SmiteshP/nvim-navic

How to handle buffer which has multiple LSP clients available?

lougreenwood opened this issue · 9 comments

I'm noticing some weird behaviour for buffers which have multiple clients with the documentSymbolProvider capability.

Specifically, I'm using tsserver and ember language servers.

When I open any .ts or .js file with these servers I get the error nvim-navic: Failed to attach to tsserver for current buffer. Already attached to tsserver.

What is the correct way to handle this? I'm assuming that a quick and dirty way to do this would be could be to hard code in the on-attach, but I'm trying to think of a more general config which doesn't require hard coding.

Alternatively, do you see any heuristic which nvim-navic could employ to discern which client of many is the most suitable one to use? (Maybe the one with the most provided symbols or something similar?)

Thankyou!

Alternatively... considering that multiple clients might provide symbols for different parts of a file (In this case, tsserver for the "typescript" code and ember for the embedded template code), is it possible that nvim-navic might support multiple clients in future?

Proper solution for this is really to just using the attach function on only one of the lsp servers. nvim-navic can make use of only one of the lsp server right now.
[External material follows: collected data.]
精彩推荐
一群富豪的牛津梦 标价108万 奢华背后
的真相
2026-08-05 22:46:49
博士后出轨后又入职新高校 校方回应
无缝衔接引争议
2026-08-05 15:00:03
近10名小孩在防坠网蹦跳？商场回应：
Or you can use navic_silence global variable to silence the error messages thrown by navic, but it will still use only one of the servers.

considering that multiple clients might provide symbols for different parts of a file (In this case, tsserver for the "typescript" code and ember for the embedded template code)
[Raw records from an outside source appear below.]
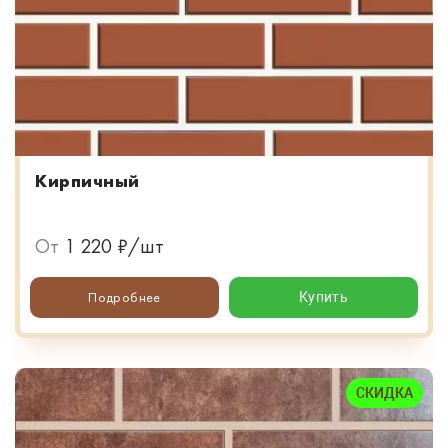
Кирпичный
От
1 220 ₽/шт
Подробнее
Купить
СКИДКА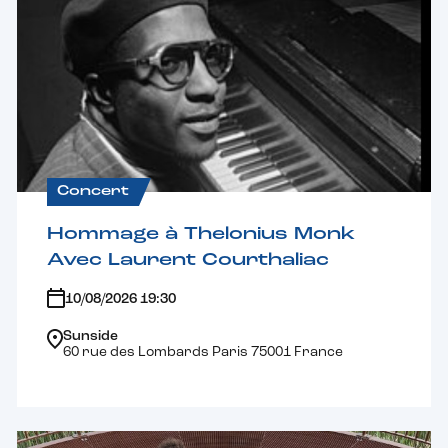
Concert
Hommage à Thelonius Monk
Avec Laurent Courthaliac
10/08/2026 19:30
Sunside
60 rue des Lombards Paris 75001 France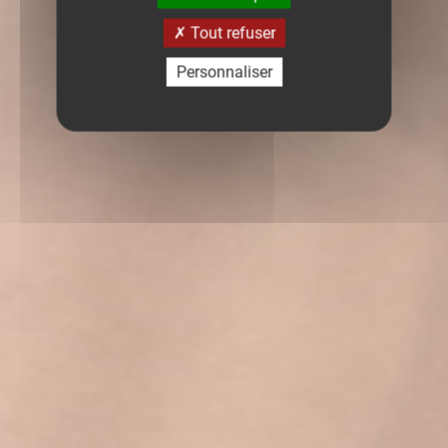
Tout refuser
Personnaliser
Not sure I follow, one file has code from multiple languages?

is it possible that nvim-navic might support multiple clients in future?

No plans for this right now, but I would need to understand the use case for this. Because it is difficult to understand which information to use and which to discard when multiple servers are giving info, so I trust the user would make the attachments as they see fit.

Not sure I follow, one file has code from multiple languages?

Correct, for example, this can be seen here in the way tests are written in Ember.js:

test("should allow disabling the button", async function (assert) {
  await render(hbs`
    <SimpleButton
      @label="Hello world!"
      @isDisabled={{true}}
    />
  `);
  
  let button = this.element.querySelector("button");
  assert.strictEqual(button.disabled, true);
});

https://guides.emberjs.com/release/testing/testing-tools/#toc_qunit-qunit-dom

You can see here that the file is a javascript file, but in the template literal (hbs`...` ) we have handlebars (aka glimmer) template code.

So for this code, I need 2 LSP clients, typescript & ember. The ember LSP client knows to only deal with document symbols in the hbs tagged code.

You can also see more info here: https://github.com/ember-template-imports/ember-template-imports - this is for the .gjs file format which also allows combining js with these glimmer templates.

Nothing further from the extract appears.